Spencer-Ragland said numerous Soldiers volunteered to work Saturday. "All in all, it was an incredibly awesome event," she said. "We appreciate the community for taking the initiative to offer a quality event for our Soldiers, families and community."
Spencer-Ragland said more than 7,500 Soldiers, family members, retirees and community members attended the concert.
According to Staff Sgt. Mike Chavers, noncommissioned officer in charge, protocol, drove Greenwood to the parade, for a tour of old Fort Sill and to the concert.
"Brenda asked me to drive Lee Greenwood around and since I was the former commanding general's driver I was happy to do it," he said. "I made sure Lee was there to march at the front of the parade with the commanding general and post sergeant major."
Chavers said Greenwood was interested in touring Fort Sill. "Lee did the tour with the Vangjels and Towana Spivey, (Fort Sill museum curator). Lee toured Sherman House and Joanne Vangjel told him all about the history of Sherman House. He later toured the Calvary Barracks and the Old Post Quadrangle."
After the parade, Greenwood joined the Soldiers who had marched in the parade and talked to many of them individually to find out where they were from and to thank them for all they do for our country and the freedom we all enjoy, said Chavers.
"I met Jon Wolfe and I thought he had a great voice," said Chavers. "Bryan White didn't get to the concert until late because he flew in from Vegas but he made it on time. He's from Lawton and spent a lot of his time here as a youth. His mom performed on stage with him and his grandmother sat in the front row for the concert."
Chavers said he believed Greenwood was very down to earth. "I could tell he really enjoys spending time with Soldiers and he genuinely cares about them. I thought he was great. It's not very often that you find an entertainer that wants to go out and spend his time with Soldiers. It's very unique."

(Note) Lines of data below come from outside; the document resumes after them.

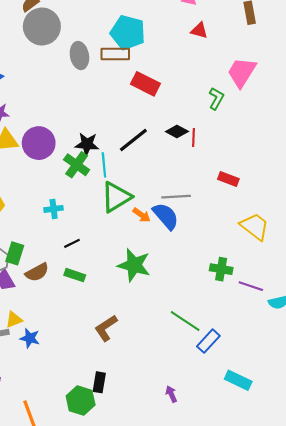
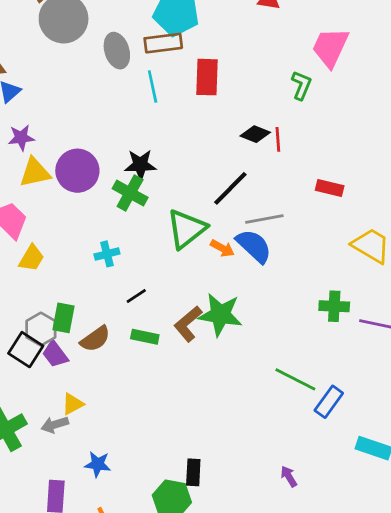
red rectangle: (145, 84) -> (207, 77), turned 72
black line: (133, 140) -> (230, 188), moved
cyan line: (104, 165) -> (153, 87), moved
brown L-shape: (106, 328) -> (188, 324), moved
blue star: (30, 338) -> (98, 464), moved

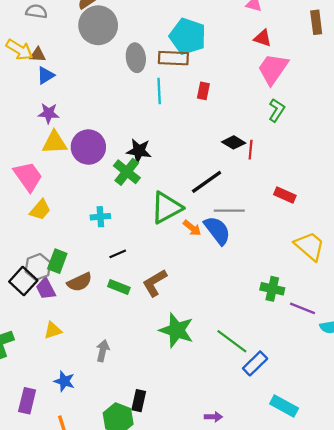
pink trapezoid: (330, 47) -> (273, 69), moved
red rectangle: (207, 77) -> (203, 91), size x0.6
green star: (220, 315) -> (177, 330), moved
gray arrow: (55, 425) -> (103, 351), moved, turned 110
purple arrow: (289, 476) -> (213, 417), turned 112

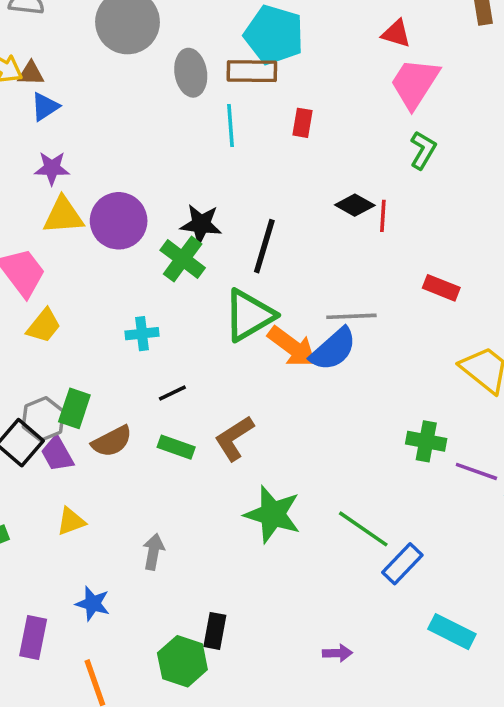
black line: (207, 182) -> (264, 246), moved, turned -36
orange arrow: (192, 228) -> (292, 347), size x1.6
blue semicircle: (217, 230) -> (333, 349), turned 88

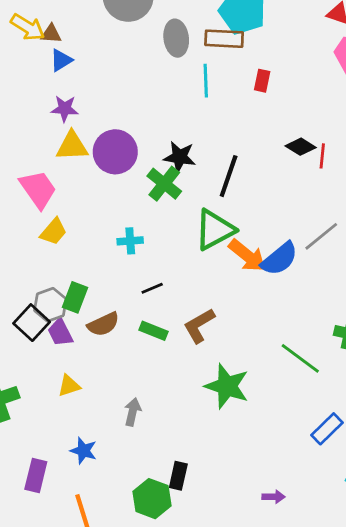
gray line: (351, 316) -> (321, 236), moved, turned -39
green line: (363, 529) -> (300, 358), moved

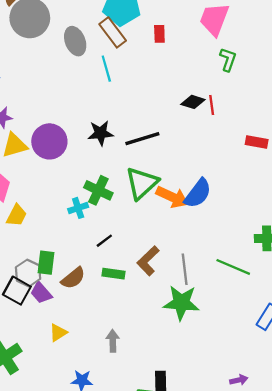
brown rectangle: (224, 39) -> (113, 32), turned 64
red rectangle: (262, 81) -> (159, 34), moved
black line: (229, 176) -> (142, 139), turned 68
green cross: (164, 184) -> (98, 190), moved
gray line: (321, 236) -> (185, 269), moved, turned -44

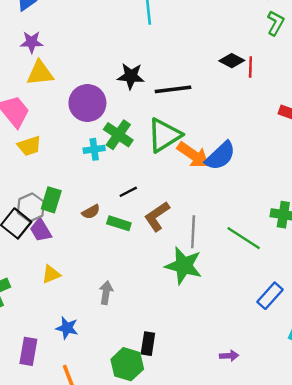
purple circle: (49, 141) -> (87, 103), moved
yellow trapezoid: (17, 215) -> (29, 146), turned 35
black line: (104, 241) -> (128, 192), moved
brown semicircle: (73, 278) -> (91, 212), moved, size x0.7

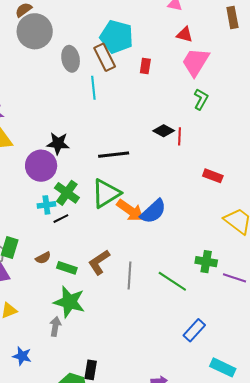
black star: (131, 76) -> (58, 143), moved
black line: (128, 192) -> (61, 219), moved
green star: (184, 266) -> (69, 302), moved

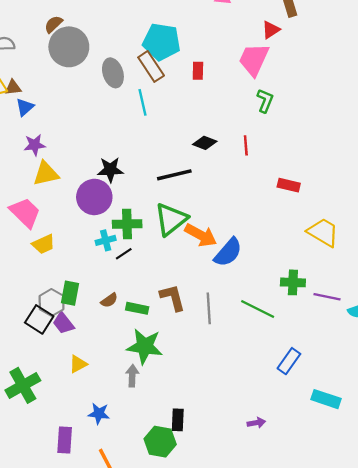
red triangle: (185, 35) -> (271, 30), moved, turned -42
black diamond: (164, 131) -> (205, 143), moved
green cross: (67, 193) -> (127, 224), turned -30
blue semicircle: (153, 211) -> (228, 252), moved
brown L-shape: (99, 262) -> (173, 298), turned 116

Chavers also attended the Armed Forces Day Luncheon on Friday and said he was very impressed with retired Gen. Tommy Franks, the guest speaker. "I think Tommy Franks is a great American," he said. "He's been a Soldier for 42 years and he's still all about being a Soldier and taking care of Soldiers. He still takes the time out for Soldiers and that says a lot about him as a leader."